The sketch came to mind again this week when I read about the negative experience of a Belfast writer in north Kerry while he was working as the curator of Listowel Writers’ Week – one of the oldest literature festivals in Ireland.
Stephen Connolly took on the job as curator of the literary festival after an acrimonious restructure which saw the disbandment of a local committee and the resignation of festival president, award-winning novelist Colm Tóibín.
“I knew that I was likely to come in for some criticism in the town but hadn’t expected the form that a great deal of the criticism would take,” Connolly wrote in a column reflecting on his brief stint in Listowel.
“On a wet Tuesday night in January I was introduced to a group of regulars in a pub a little bit outside the town: ‘this is Stephen Connolly, he’s here from Belfast and he’s the new curator.’ There was a silence before one of the old guys said, loudly and to nobody in particular, ‘could they not have got anyone Irish to do it?'”
While the crux of the Writers’ Week matter may not necessarily have been where he was from, Connolly said there were “plenty more jibes” about the fact he was from Belfast. He later shared more insight on Twitter, showing an email which expressed concern about the perception of “volunteers bussed in from the North with northern accents”. Those scary northern accents again.
Perhaps if Connolly was from Dublin or Cork he would still have been subjected to jibes about where he was from. Maybe it didn’t matter what his accent sounded like, only that he was, like William Dee or ‘The Yank’, an outsider. We can’t be sure.
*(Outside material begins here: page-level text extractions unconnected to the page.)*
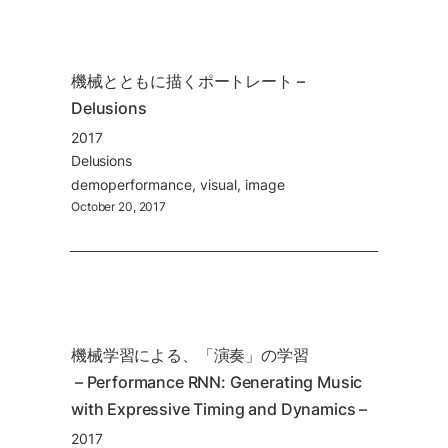
機械とともに描くポートレート – 
Delusions
2017
Delusions
demo
performance
visual
image
October 20, 2017
機械学習による、「演奏」の学習

 – Performance RNN: Generating Music 
with Expressive Timing and Dynamics –
2017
However, in being treated with suspicion and told by an old fool in a Kerry pub that he is not really Irish, Connolly’s experiences are reminders of the weird phobia that lingers among partitionists in the south.
The mistreatment of Connolly prompted anger and exasperation from fellow northerners on social media. Derry Girls creator Lisa Magee decried those who would deny the Irishness of northerners as “the worst”, while Seamus O’Hara, who starred in the Oscar-winning An Irish Goodbye revealed his own experience of partitionist othering.
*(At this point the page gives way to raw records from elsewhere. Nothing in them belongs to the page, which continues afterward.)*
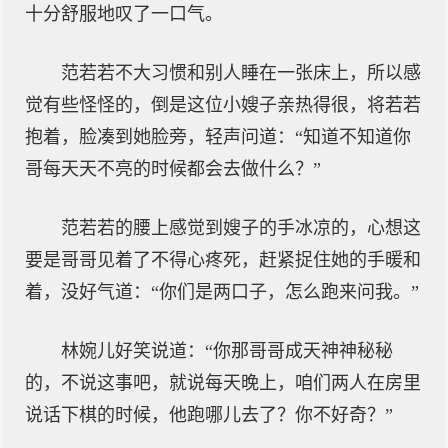
十分舒服地叹了一口气。
范若若不大习惯和别人睡在一张床上，所以感
觉有些怪怪的，倒是这位小嫂子亲热得很，将若若
抱着，脸凑到她脸旁，轻声问道：“知道不知道你
哥每天天不亮的时候都会去做什么？”
范若若的腰上感觉到嫂子的手冰凉的，心想这
要是哥哥见着了不得心疼死，赶紧捉住她的手暖和
着，没好气道：“你们是两口子，怎么跑来问我。”
林婉儿好笑说道：“你那哥哥成天神神秘秘
的，不说这事吧，就说每天晚上，咱们两人在房里
说话下棋的时候，他跑哪儿去了？你不好奇？”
“I’ve had the most interesting year being described as anything other than Irish by the Irish, which as an Irishman is pretty upsetting,” Antrim native O’Hara wrote on Twitter. “I attended Listowel and it was a beautiful meeting of artists, however the ‘you’re not the right kind Irish, please leave’ was strong.”
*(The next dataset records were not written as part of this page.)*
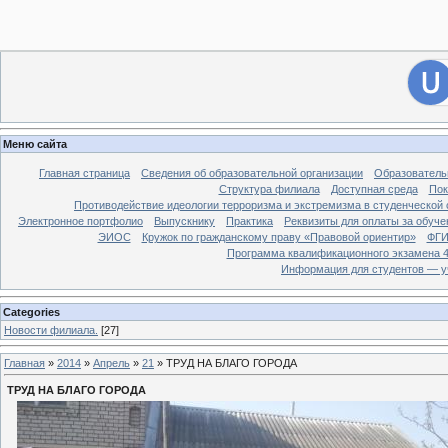
[
Филиал ДГУ в г. Хасавюрте.
]
28
Вход на сайт
Меню сайта
Главная страница
Сведения об образовательной организации
Образователь
Структура филиала
Доступная среда
Пок
Противодействие идеологии терроризма и экстремизма в студенческой 
Электронное портфолио
Выпускнику
Практика
Реквизиты для оплаты за обуче
ЭИОС
Кружок по гражданскому праву «Правовой ориентир»
ФГИ
Программа квалификационного экзамена 4
Информация для студентов — у
Categories
Новости филиала.
[27]
Главная
»
2014
»
Апрель
»
21
» ТРУД НА БЛАГО ГОРОДА
ТРУД НА БЛАГО ГОРОДА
It’s frustrating, maddening and upsetting, yes, but it’s not surprising. We just need to keep calling it out where we see it.
THE BEAR – LET IT RIP
I just finished season two of The Bear and, if you are currently pondering which TV show you should watch next, I cannot recommend it highly enough. Get comfortable, grab the popcorn and strap in. Do it. Do it now.
A story of family, friendship, loss, grief and hope, it unfolds in a series of compellingly tight episodes, making it ideal for binge-watching.
The frailties of a soul grappling with grief on the one hand and trying to get on with life on the other are embodied so well by Jeremy Allen White’s Carmy, while Richie’s (Ebon Moss-Bachrach) road to redemption is deeply affecting.
It’s intelligent and it’s engrossing, with subtle cinematic flourishes peppered on each episode, not to mention a soundtrack that mixes REM with Refused (the soundtrack alone is brilliant). Are you sold yet?
What are you waiting for? Let it rip.